March 2, 2016 10:08 am

For a lot of people, Pennhurst Asylum was Hell on Earth. It was once known as the ‘Eastern Pennsylvania State Institution for the Feeble-Minded and Epileptic’, and during its time saw 10,000 patients pass through the doors, many of which were children, abandoned by their parents. It was an awful place, known for abuse, mistreatment, and unimaginable suffering, and today is known as one of the most haunted places in the world.

Most of the children who were dropped off on the doorstep of PennHurst were suffering from disabilities that ranged anywhere from Autism to Down-syndrome. More often than not their parents found themselves unable to care for them, and PennHurst seemed like a welcome option.

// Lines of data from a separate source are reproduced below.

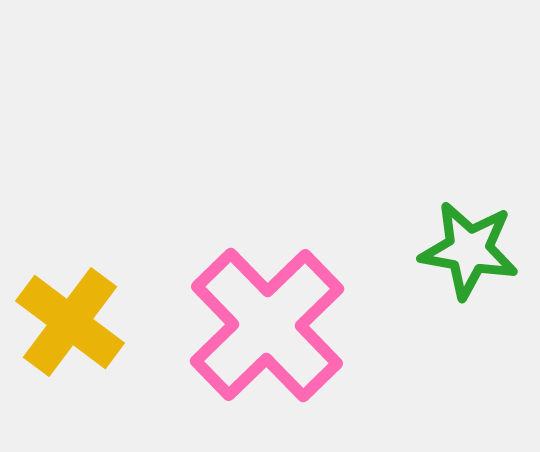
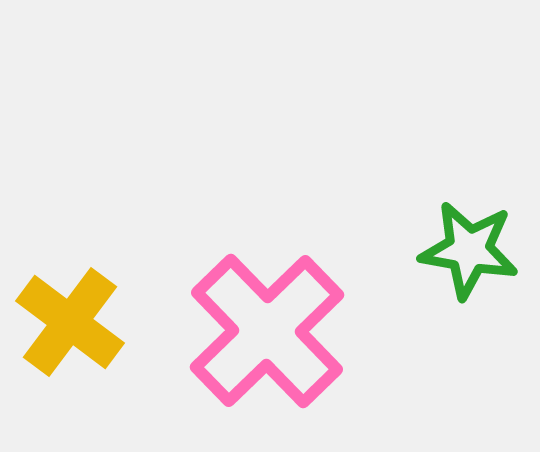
pink cross: moved 6 px down
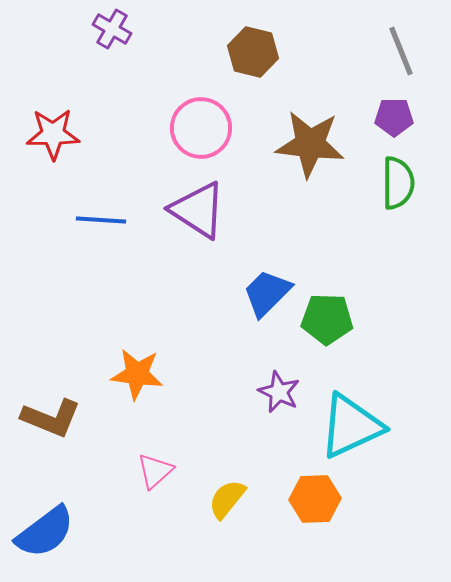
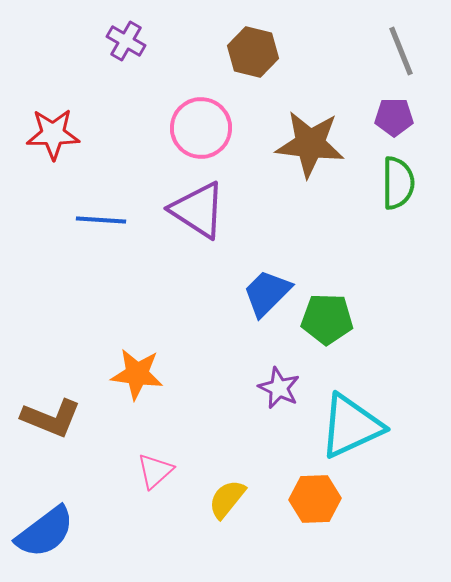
purple cross: moved 14 px right, 12 px down
purple star: moved 4 px up
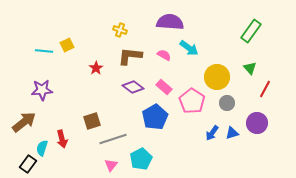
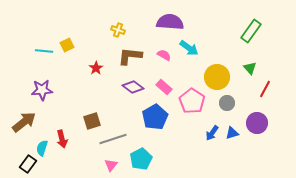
yellow cross: moved 2 px left
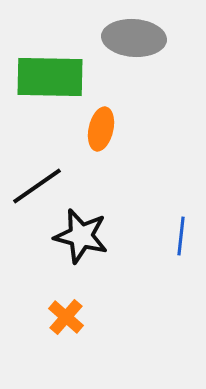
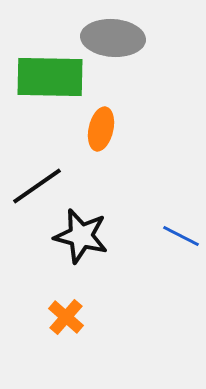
gray ellipse: moved 21 px left
blue line: rotated 69 degrees counterclockwise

Unfortunately that was not the case…

Even though the hospital was built to care for the desperately at-need, the state of Pennsylvania only awarded PennHurst a very meager sum of money to function, and because of that, conditions were absolutely deplorable.

The patient to doctor ratio was almost non-existent, and often times many of the most physically disabled patients suffered the most. Because they were unable to continuously care for them, it was not uncommon for orderlies to tie patients to metal cribs, and leave them alone for hours. The sad truth is that sometimes patients would even cover themselves in their own feces just to get human contact, and because the staff was so overwhelmed they often sat in their own filth for hours and hours before anyone could clean them.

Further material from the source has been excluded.